Der Anteil an allen Neuzulassungen stieg ebenfalls an: Während im Februar noch 22 Prozent aller Neuzulassungen reine Elektroautos waren, lag der Anteil im März bei 24 Prozent. Zum Vergleich: Im März 2025 waren es noch 16,8 Prozent.
"Jetzt zeigt die neue E-Förderung von bis zu 6.000 Euro Wirkung", teilte das Beratungsunternehmen EY mit. "Mit 71.000 neu zugelassenen E-Autos lag der Absatz auf dem höchsten Stand seit August 2023 – damals waren es sogar 87.000 E-Autos."
Auch insgesamt mehr Neuzulassungen als vor einem Jahr
Der EY-Experte Constantin Gall rechnet im weiteren Jahresverlauf mit einer deutlichen Wachstumsdynamik bei Elektroautos - und hält einen Marktanteil von 25 Prozent für möglich. Im ersten Quartal lag er bei 22,8 Prozent.

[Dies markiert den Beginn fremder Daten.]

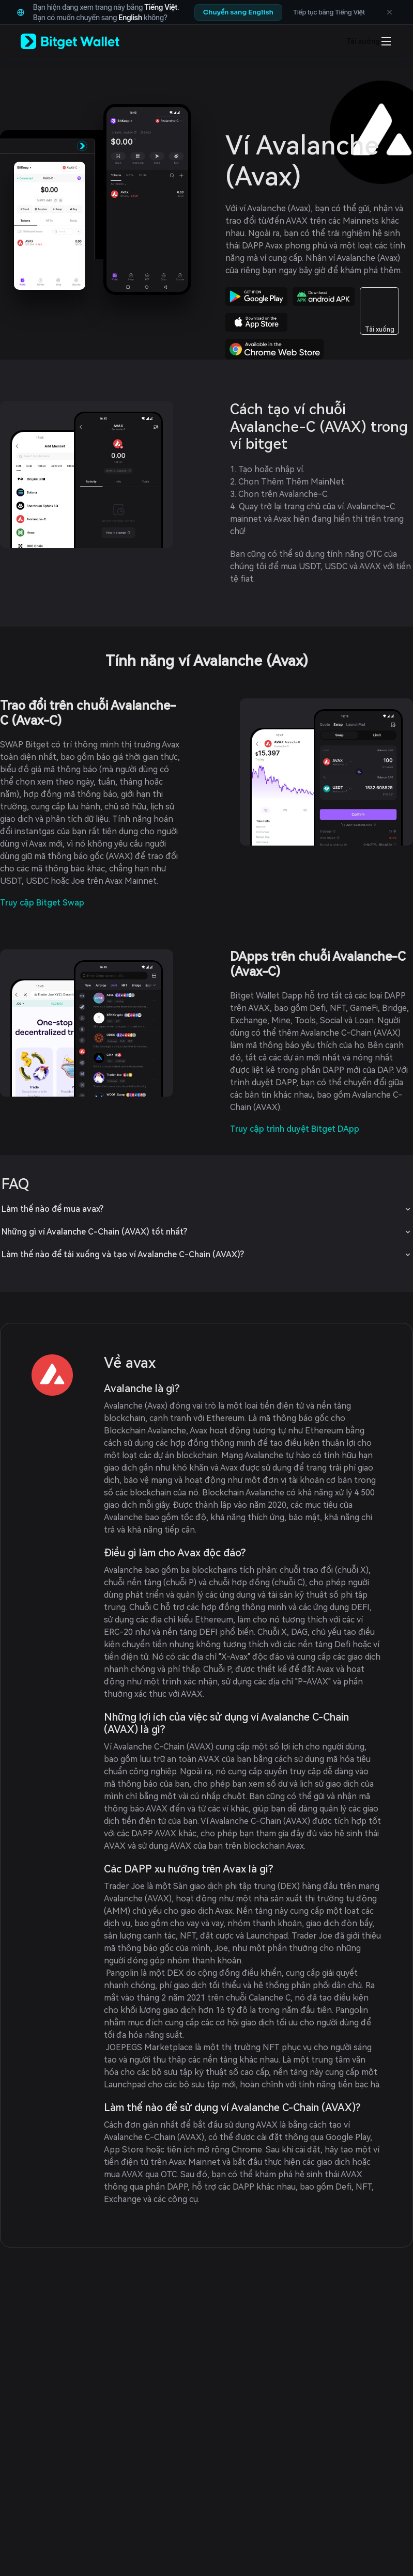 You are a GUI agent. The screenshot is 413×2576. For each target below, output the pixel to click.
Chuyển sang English (238, 12)
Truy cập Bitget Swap (42, 903)
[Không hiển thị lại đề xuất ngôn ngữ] (389, 12)
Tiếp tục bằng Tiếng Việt (329, 12)
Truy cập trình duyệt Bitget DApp (294, 1129) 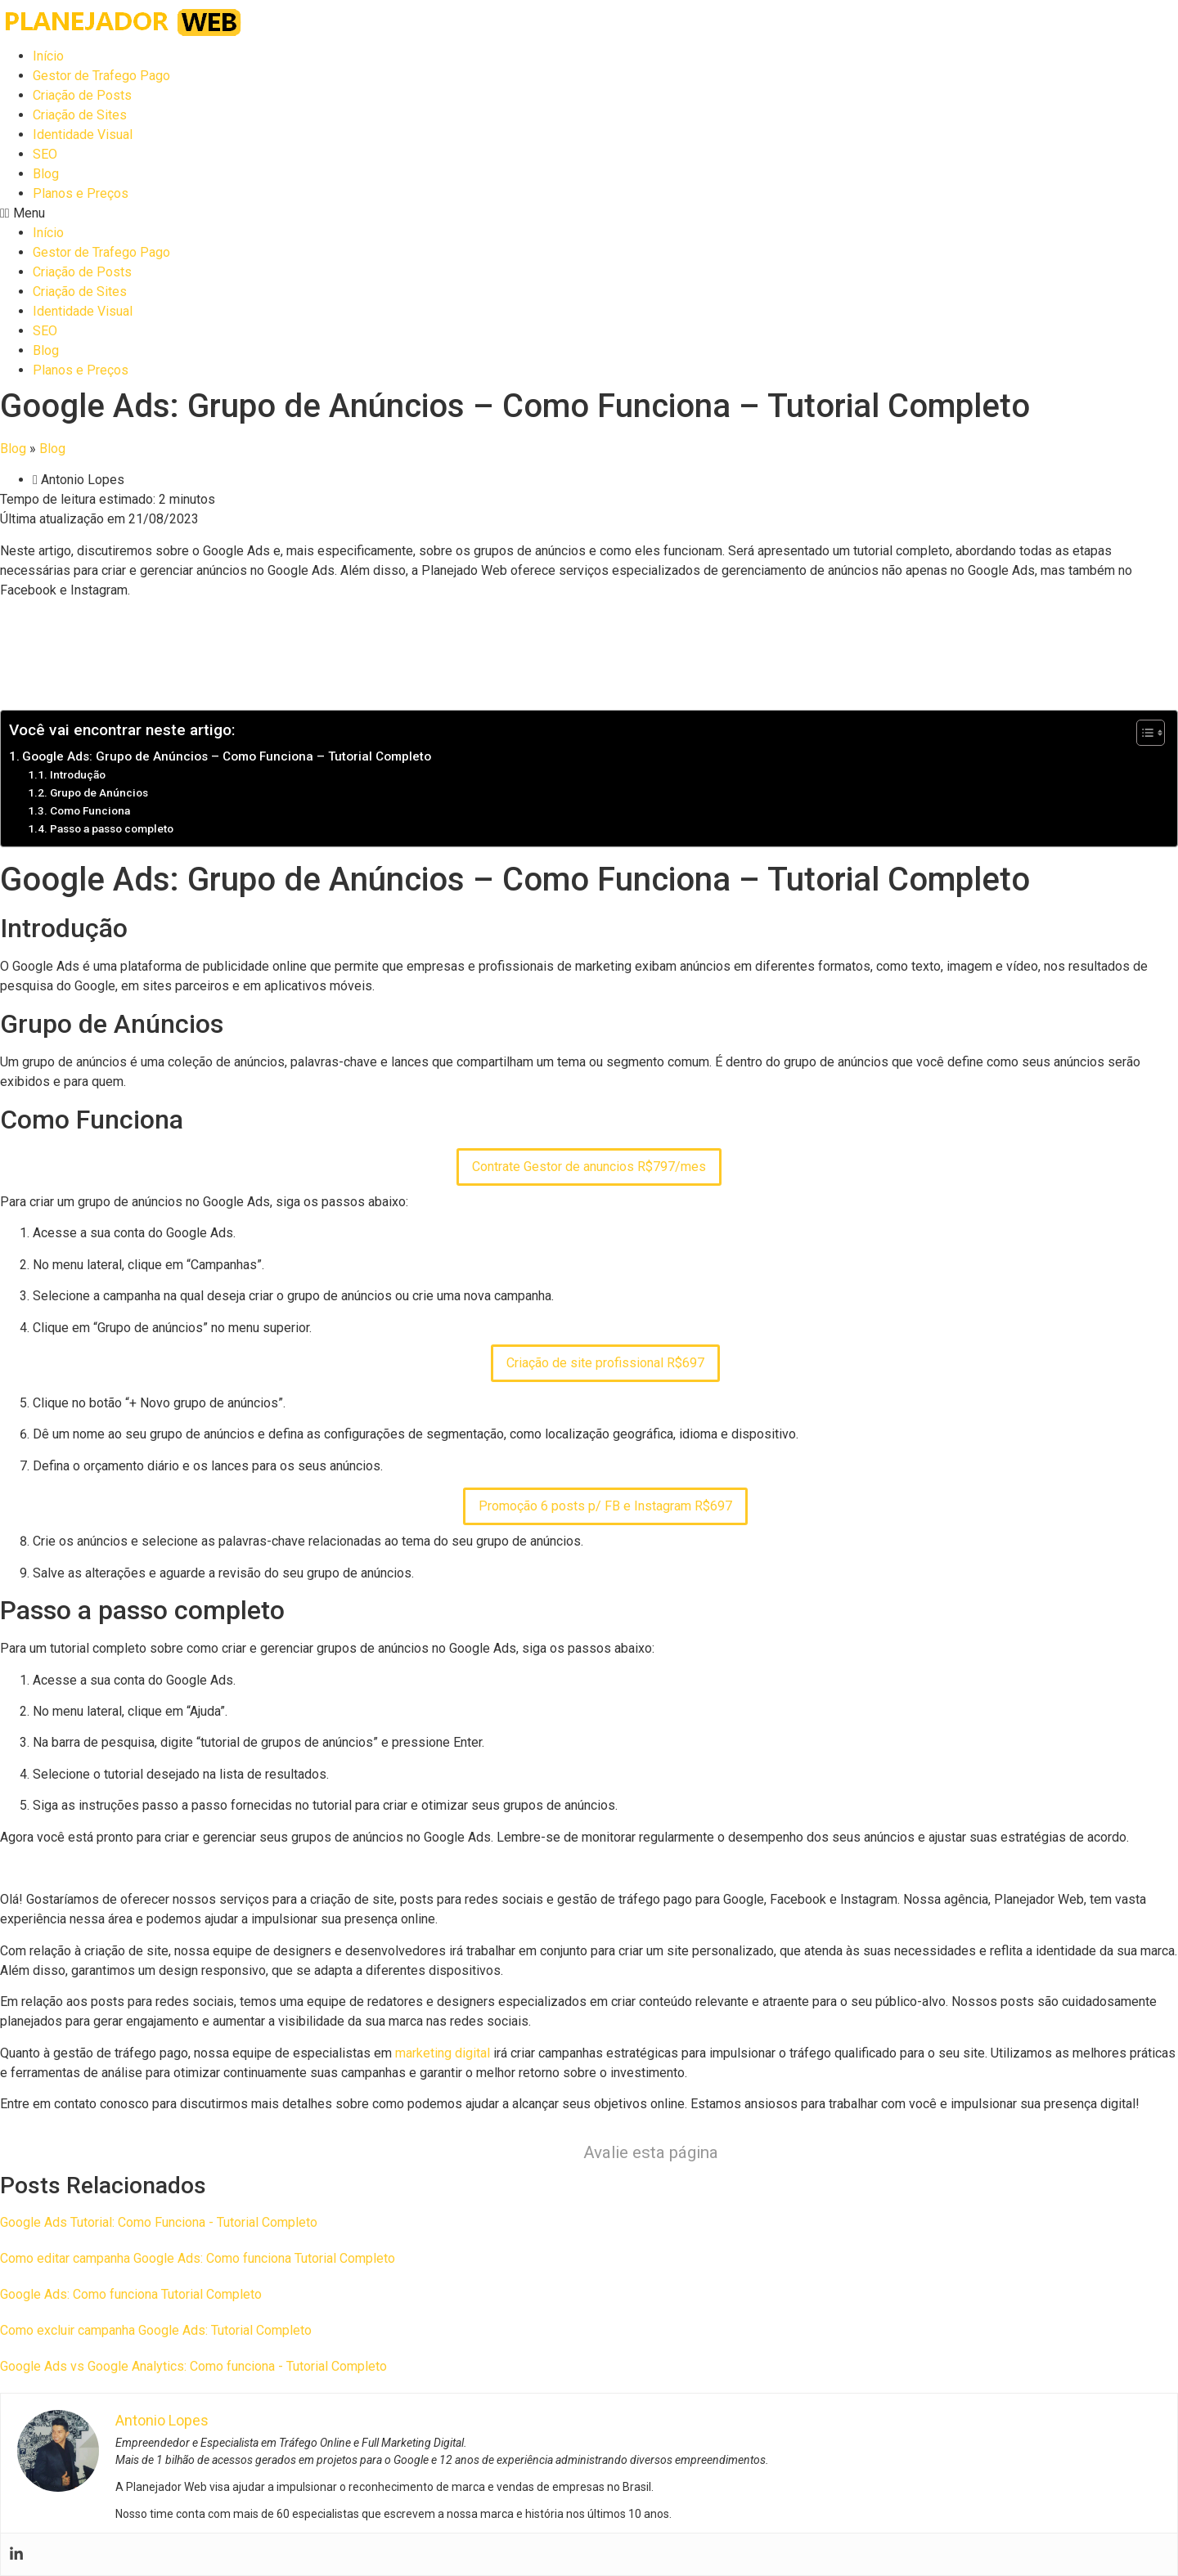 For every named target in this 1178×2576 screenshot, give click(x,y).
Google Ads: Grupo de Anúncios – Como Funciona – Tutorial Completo (226, 756)
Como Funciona (90, 810)
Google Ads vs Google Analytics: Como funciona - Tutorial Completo (193, 2366)
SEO (45, 154)
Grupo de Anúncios (99, 792)
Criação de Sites (80, 115)
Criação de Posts (82, 95)
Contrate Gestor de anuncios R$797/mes (589, 1166)
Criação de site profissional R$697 (605, 1363)
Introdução (78, 774)
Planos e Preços (80, 193)
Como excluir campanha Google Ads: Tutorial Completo (156, 2330)
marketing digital (442, 2053)
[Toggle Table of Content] (1142, 733)
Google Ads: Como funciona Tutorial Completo (131, 2294)
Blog (46, 174)
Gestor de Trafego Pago (101, 75)
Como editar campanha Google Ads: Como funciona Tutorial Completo (197, 2258)
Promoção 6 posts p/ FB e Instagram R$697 (605, 1506)
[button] (589, 213)
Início (48, 56)
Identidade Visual (83, 134)
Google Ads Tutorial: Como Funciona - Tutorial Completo (158, 2222)
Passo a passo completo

"Die große Mehrheit der Neuwagenkäufer entscheidet sich weiterhin für einen Verbrenner. Daran wird sich bis auf weiteres auch nichts ändern – trotz hoher Spritpreise, trotz milliardenschwerer staatlicher Förderung und trotz neuer E-Modelle mit besseren Reichweiten und Ladezeiten", sagte Gall. "Für viele Menschen in Deutschland passt ein Elektroauto nach wie vor nicht zu ihrem Alltag und ihren individuellen Gewohnheiten."
Insgesamt wurden im März etwas mehr als 294.000 Autos neu in Deutschland zugelassen - 16 Prozent mehr als im Vorjahresmonat. Für das erste Quartal lag das Plus bei 5,2 Prozent im Vergleich zum Vorjahreszeitraum. "Die Rahmenbedingungen bleiben aber schlecht – und daran wird sich vorerst wohl auch nichts ändern. Die Konjunktur schwächelt, immer neue geopolitische Krisen und kriegerische Auseinandersetzungen drücken massiv auf die Stimmung, die Arbeitslosigkeit steigt, und eine Trendwende ist nicht in Sicht", sagte EY-Experte Gall.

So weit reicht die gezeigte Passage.